The drafting of the revised “Protection of the State from Terrorism Act” (PSTA) — the planned replacement for Sri Lanka’s long-criticised Prevention of Terrorism Act (PTA) — has been completed and is set to be handed to the Minister of Justice within May, NewsFirst reported.
According to the drafting committee, the revised bill has been forwarded to the Legal Draftsman’s Department. The PSTA was prepared by a 17-member expert committee headed by President’s Counsel Rianzie Arsekularatne, with public consultations held in February 2026.
The PTA has been criticised for decades by civil society, the bar and international human-rights bodies for permitting prolonged detention without trial and admitting confessions to police as evidence.

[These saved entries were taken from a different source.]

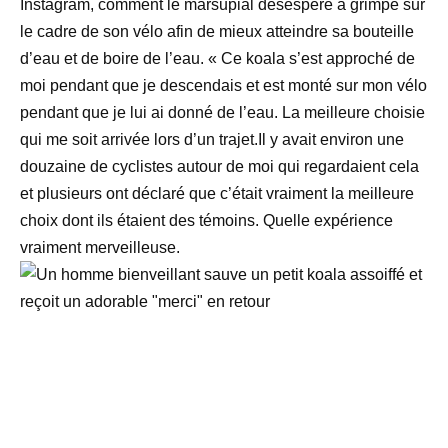
Instagram, comment le marsupial désespéré a grimpé sur
le cadre de son vélo afin de mieux atteindre sa bouteille
d’eau et de boire de l’eau. « Ce koala s’est approché de
moi pendant que je descendais et est monté sur mon vélo
pendant que je lui ai donné de l’eau. La meilleure choisie
qui me soit arrivée lors d’un trajet.Il y avait environ une
douzaine de cyclistes autour de moi qui regardaient cela
et plusieurs ont déclaré que c’était vraiment la meilleure
choix dont ils étaient des témoins. Quelle expérience
vraiment merveilleuse.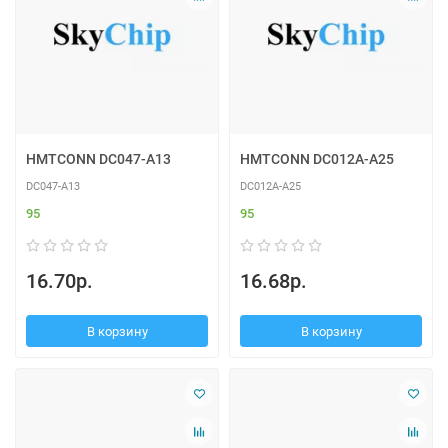
HMTCONN DC047-A13
HMTCONN DC012A-A25
DC047-A13
DC012A-A25
95
95
16.70р.
16.68р.
В корзину
В корзину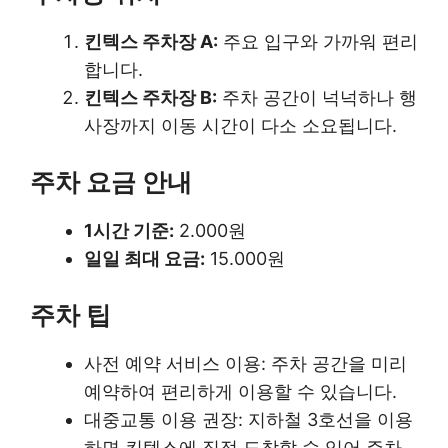
킨텍스 주차장 A:
주요 입구와 가까워 편리
합니다.
킨텍스 주차장 B:
주차 공간이 넉넉하나 행
사장까지 이동 시간이 다소 소요됩니다.
주차 요금 안내
1시간 기준:
2.000원
일일 최대 요금:
15.000원
주차 팁
사전 예약 서비스 이용: 주차 공간을 미리
예약하여 편리하게 이용할 수 있습니다.
대중교통 이용 권장: 지하철 3호선을 이용
하면 킨텍스에 직접 도착할 수 있어 주차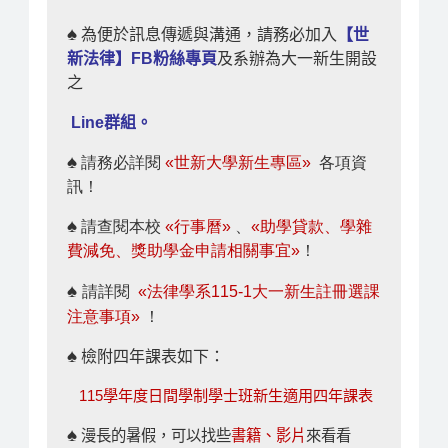
♠
為便於訊息傳遞與溝通，請務必加入
【世
新法律】FB粉絲專頁
及
系辦為大一新生開設
之
Line
群
組。
♠
請務必詳閱
«世新大學新生專區»
各項資
訊！
♠
請查閱本校
«行事曆»
、
«助學貸款、學雜
費減免、獎助學金申請相關事宜»
！
♠
請詳閱
«法律學系115-1大一新生註冊選課
注意事項»
！
♠
檢附四年課表如下：
115學年度日間學制學士班新生適用四年課表
♠
漫長的暑假，可以找些
書籍、影片
來看看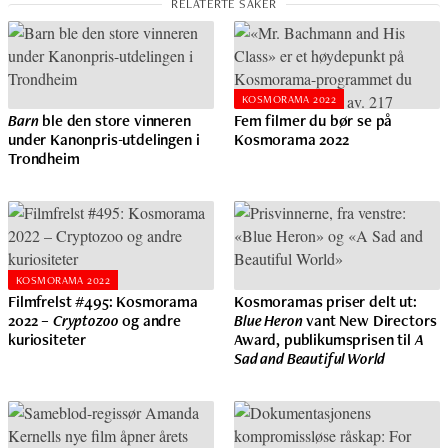
KOSMORAMA 2022
Barn
ble den store vinneren
Fem filmer du bør se på
under Kanonpris-utdelingen i
Kosmorama 2022
Trondheim
KOSMORAMA 2022
Filmfrelst #495: Kosmorama
Kosmoramas priser delt ut:
2022 –
Cryptozoo
og andre
Blue Heron
vant New Directors
kuriositeter
Award, publikumsprisen til
A
Sad and Beautiful World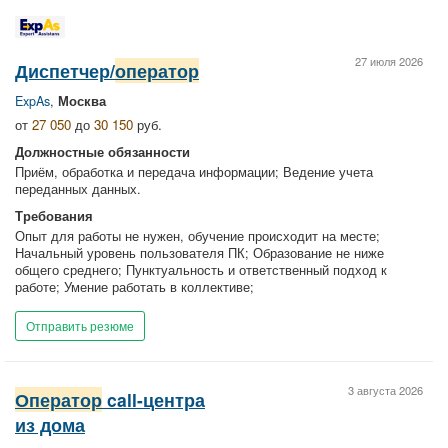
27 июля 2026
Диспетчер/
оператор
ExpAs
,
Москва
от
27 050
до
30 150
руб.
Должностные обязанности
Приём, обработка и передача информации; Ведение учета
переданных данных.
Требования
Опыт для работы не нужен, обучение происходит на месте;
Начальный уровень пользователя ПК; Образование не ниже
общего среднего; Пунктуальность и ответственный подход к
работе; Умение работать в коллективе;
Отправить резюме
3 августа 2026
Оператор
call-центра
из дома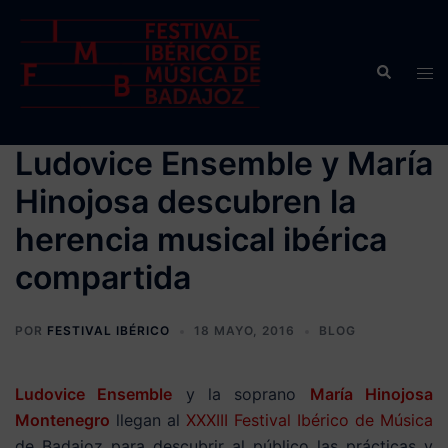
Saltar
al
contenido
Buscar
Alte
men
Ludovice Ensemble y María
Hinojosa descubren la
herencia musical ibérica
compartida
POR
FESTIVAL IBÉRICO
18 MAYO, 2016
BLOG
Ludovice Ensemble
y la soprano
María Hinojosa
Montenegro
llegan al
XXXIII Festival Ibérico de Música
de Badajoz para descubrir al público las prácticas y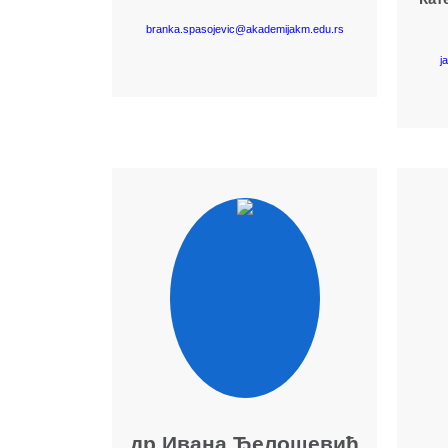
branka.spasojevic@akademijakm.edu.rs
j
Више о наставнику
др Ивана Ђелошевић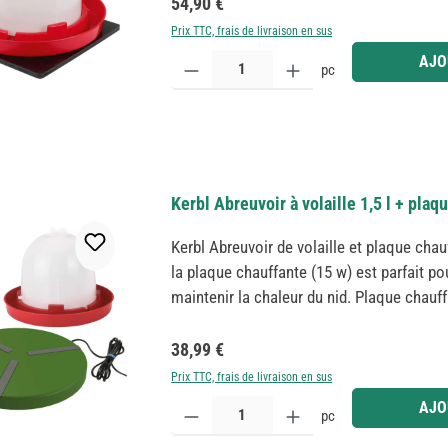
Prix régulier :
54,90 €
Prix TTC, frais de livraison en sus
Quantité de produit : Entrez la quantité souhaitée
AJO
pc
Kerbl Abreuvoir à volaille 1,5 l + pla
Kerbl Abreuvoir de volaille et plaque chau
la plaque chauffante (15 w) est parfait pou
maintenir la chaleur du nid. Plaque chauf
fonctionnement sûr en 24 V avec bloc d'a
Longueur du câble: 2 m Isolation en PU po
Prix régulier :
38,99 €
pieds antidérapants pour une position sû
Prix TTC, frais de livraison en sus
dessus pour que les buveurs puissent se t
Quantité de produit : Entrez la quantité souhaitée
AJO
pc
Stükerjürgen pour les poussins et les po
convient également pour être raccroché, 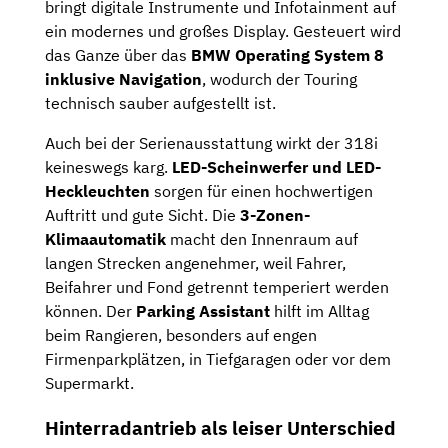
bringt digitale Instrumente und Infotainment auf
ein modernes und großes Display. Gesteuert wird
das Ganze über das
BMW Operating System 8
inklusive Navigation
, wodurch der Touring
technisch sauber aufgestellt ist.
Auch bei der Serienausstattung wirkt der 318i
keineswegs karg.
LED-Scheinwerfer und LED-
Heckleuchten
sorgen für einen hochwertigen
Auftritt und gute Sicht. Die
3-Zonen-
Klimaautomatik
macht den Innenraum auf
langen Strecken angenehmer, weil Fahrer,
Beifahrer und Fond getrennt temperiert werden
können. Der
Parking Assistant
hilft im Alltag
beim Rangieren, besonders auf engen
Firmenparkplätzen, in Tiefgaragen oder vor dem
Supermarkt.
Hinterradantrieb als leiser Unterschied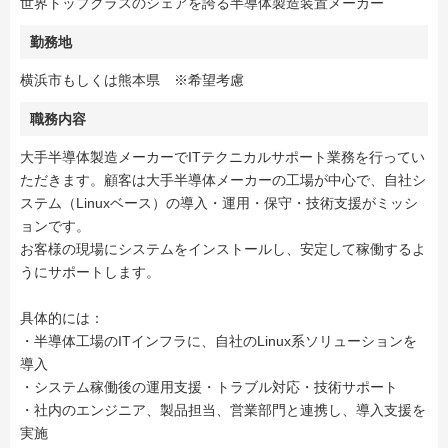
世界トップクラスのシェアを誇る半導体製造装置メーカー
勤務地
横浜市もしくは熊本県 ※希望考慮
職務内容
大手半導体製造メーカーでITテクニカルサポート業務を行ってい
ただきます。顧客は大手半導体メーカーの工場が中心で、自社シ
ステム（Linuxベース）の導入・運用・保守・技術支援がミッシ
ョンです。
お客様の現場にシステムをインストールし、安定して稼働するよ
うにサポートします。
具体的には：
・半導体工場のITインフラに、自社のLinux系ソリューションを
導入
・システム稼働後の運用支援・トラブル対応・技術サポート
・社内のエンジニア、製品担当、営業部門と連携し、導入支援を
実施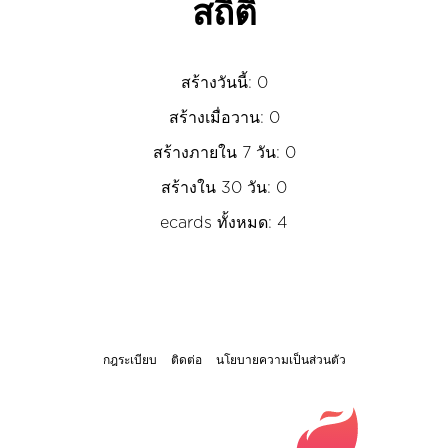
สถิติ
สร้างวันนี้: 0
สร้างเมื่อวาน: 0
สร้างภายใน 7 วัน: 0
สร้างใน 30 วัน: 0
ecards ทั้งหมด: 4
กฎระเบียบ
ติดต่อ
นโยบายความเป็นส่วนตัว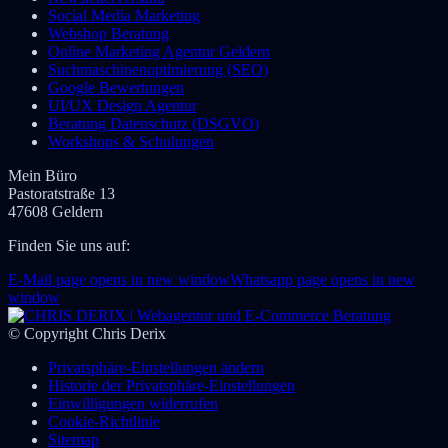
Social Media Marketing
Webshop Beratung
Online Marketing Agentur Geldern
Suchmaschinenoptimierung (SEO)
Google Bewertungen
UI/UX Design Agentur
Beratung Datenschutz (DSGVO)
Workshops & Schulungen
Mein Büro
Pastoratstraße 13
47608 Geldern
Finden Sie uns auf:
E-Mail page opens in new window
Whatsapp page opens in new
window
© Copyright Chris Derix
Privatsphäre-Einstellungen ändern
Historie der Privatsphäre-Einstellungen
Einwilligungen widerrufen
Cookie-Richtlinie
Sitemap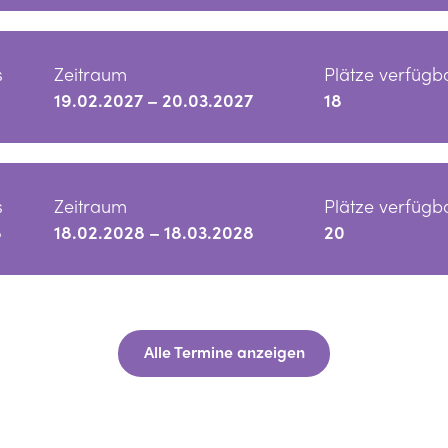
s
Zeitraum
Plätze verfügb
19.02.2027 – 20.03.2027
18
s
Zeitraum
Plätze verfügb
8
18.02.2028 – 18.03.2028
20
Alle Termine anzeigen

Successive governments have promised replacement legislation; the NPP administration campaigned on PTA repeal as part of its reconciliation platform but has so far moved cautiously, with the PTA still being used for high-profile detention orders in major criminal investigations.
The expert committee’s text is expected to face scrutiny once published. In April, a coalition of detainee families and civil society groups appealing for the release of long-term Tamil PTA detainees explicitly demanded that the proposed PSTA be withdrawn, arguing it could replicate the worst features of the existing law. The bill must still pass through Cabinet, gazette and parliamentary stages before becoming law, and the Justice Minister’s review will be the first political checkpoint after the drafting phase.